Gene expression clines reveal local adaptation and associated trade-offs at a continental scale

Abstract

Local adaptation, where fitness in one environment comes at a cost in another, should lead to spatial variation in trade-offs between life history traits and may be critical for population persistence. Recent studies have sought genomic signals of local adaptation, but often have been limited to laboratory populations representing two environmentally different locations of a species' distribution. We measured gene expression, as a proxy for fitness, in males of Drosophila subobscura, occupying a 20° latitudinal and 11 °C thermal range. Uniquely, we sampled six populations and studied both common garden and semi-natural responses to identify signals of local adaptation. We found contrasting patterns of investment: transcripts with expression positively correlated to latitude were enriched for metabolic processes, expressed across all tissues whereas negatively correlated transcripts were enriched for reproductive processes, expressed primarily in testes. When using only the end populations, to compare our results to previous studies, we found that locally adaptive patterns were obscured. While phenotypic trade-offs between metabolic and reproductive functions across widespread species are well-known, our results identify underlying genetic and tissue responses at a continental scale that may be responsible for this. This may contribute to understanding population persistence under environmental change.

Figure 1. Clinal expression in Drosophila subobscura populations along the European latitudinal transect.

(a,b) Distributions of correlation coefficients (Pearson’s r) between RNA-seq normalised reads and latitude for all the transcripts in the de novo transcriptome assembly (grey bars), putative testis-biased (red bars) and metabolic (blue bars) transcripts in six D. subobscura populations reared in two non-thermally stressful environmental conditions: lab common garden (a) and outdoor in situ (b). Positive r values denote transcripts with higher expression at higher latitudes, negative r values denote genes with higher expression at lower latitudes. The lab common garden and in situ datasets consist respectively of 15779 and 15947 total transcripts (grey bars), of which 1714 and 1680 are putative testis-biased (red bars) and 5257 and 5323 are metabolic homologs (blue bars). See Methods for how metabolic and testis-biased transcripts were classified. (c) Overlap between transcripts showing significant clinal expression (1%FDR, dashed lines in a,b) in the lab and in situ conditions; +CE = positive clinal expression, −CE = negative clinal expression.

Figure 2. Positive and negative clinally expressed genes in D. subobscura have marked tissue expression differences.
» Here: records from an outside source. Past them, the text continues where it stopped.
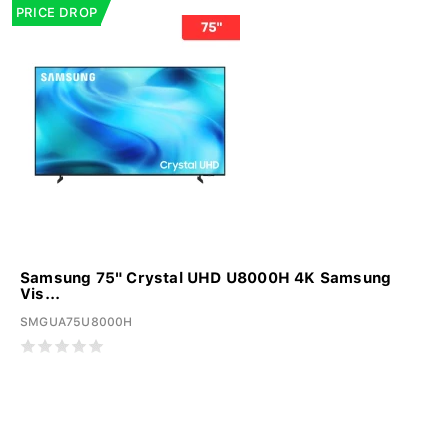
PRICE DROP
Samsung 75" Crystal UHD U8000H 4K Samsung
Vis...
SMGUA75U8000H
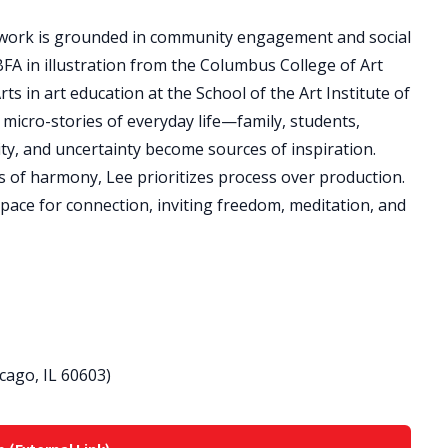
ork is grounded in community engagement and social
FA in illustration from the Columbus College of Art
s in art education at the School of the Art Institute of
micro-stories of everyday life—family, students,
y, and uncertainty become sources of inspiration.
 of harmony, Lee prioritizes process over production.
ce for connection, inviting freedom, meditation, and
icago, IL 60603)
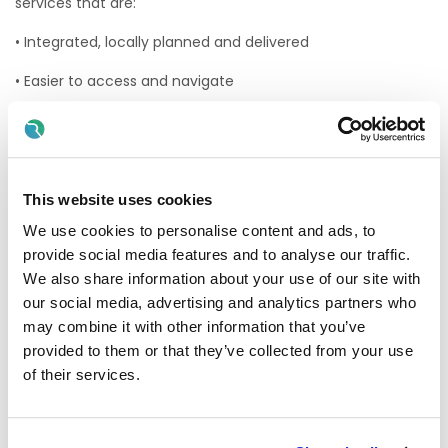
services that are:
• Integrated, locally planned and delivered
• Easier to access and navigate
• Available closer to home
Health Regions are geographically based units with clearly
defined populations. They align community and hospital
services within specific areas. The HSE will retain a strong
This website uses cookies
but leaner central organisation, with more service provision
We use cookies to personalise content and ads, to
developed at a local level.
provide social media features and to analyse our traffic.
The HSE South West health region will manage and deliver
We also share information about your use of our site with
all public health and social care services in Cork and Kerry.
our social media, advertising and analytics partners who
HSE South West includes all hospital and community
may combine it with other information that you’ve
healthcare services in the region.
provided to them or that they’ve collected from your use
This includes:
of their services.
• South / South West Hospital Group S/SWHG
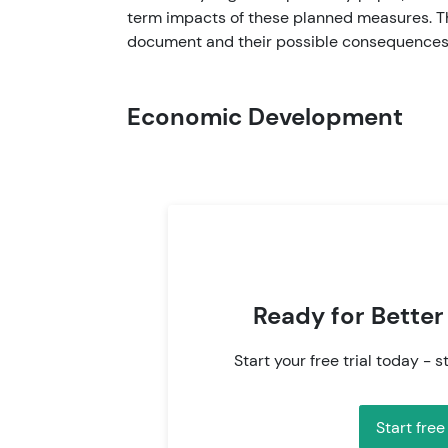
term impacts of these planned measures. Th
document and their possible consequences 
Economic Development
Ready for Better
Start your free trial today - s
Start free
(a,b) Tissue expression profiles of significant clinally expressed genes in D. subobscura, estimated by using FlyAtlas expression data of D. melanogaster homologs. (c) tau (tissue specificity index) values associated with D. melanogaster homologs to D. subobscura clinally responding genes and de novo transcriptome assembly. tau values >0.9 are typical of genes having tissue-specific expression patterns.

Figure 3. Southern D. subobscura males invest more in copulation than northern males.

Copulation times of males from Valencia and Uppsala populations when crossed with females from the same or the alternative population.